Hi Ryan,
Thank you for your response. That aligns with my expectations, but it seems like there's something wrong in my pipeline. I know that the models I'm using aren't completely matching the data, but I also know that the parameters estimated are orders of magnitude off.
I'm using variant data from 59 individuals (30 and 29) stored in a .vcf, which I project to a SFS of 2n-2, which could be smaller. My base genome (autosomal) has 1.98 Gb mappable sites, and I called variants from ~9x coverage data. Filtering reduced 130,436,888 variants to 66,067,163 sites. I do not have an invariant VCF as it's whole-genome and that file size is unwieldy, but as a base approximation I could assume that 51% of the initial sequence length is my final sequence length (1Gb).

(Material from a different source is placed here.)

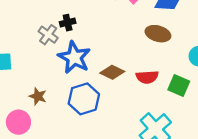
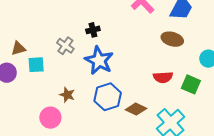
gray cross: (48, 35) -> (65, 46), moved
brown diamond: (112, 72) -> (136, 109), moved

When I look at my model outputs, the population sizes and time intervals look way low. I assume that this is related to how I'm scaling it, but it could be that the model is a poor fit, or that I'm making an error in the process somewhere. But, for my best fit replicates, I'm getting nref=10000, npops=(500,2500), split_T~2700-5600. Some replicates have further split times, but the population sizes are all pretty small across all replicates and models. Nucleotide diversity for the populations is around (0.23%,0.21%) which is a couple of orders of magnitude off what I'd estimate using dadi outputs (.0007 - .004 %).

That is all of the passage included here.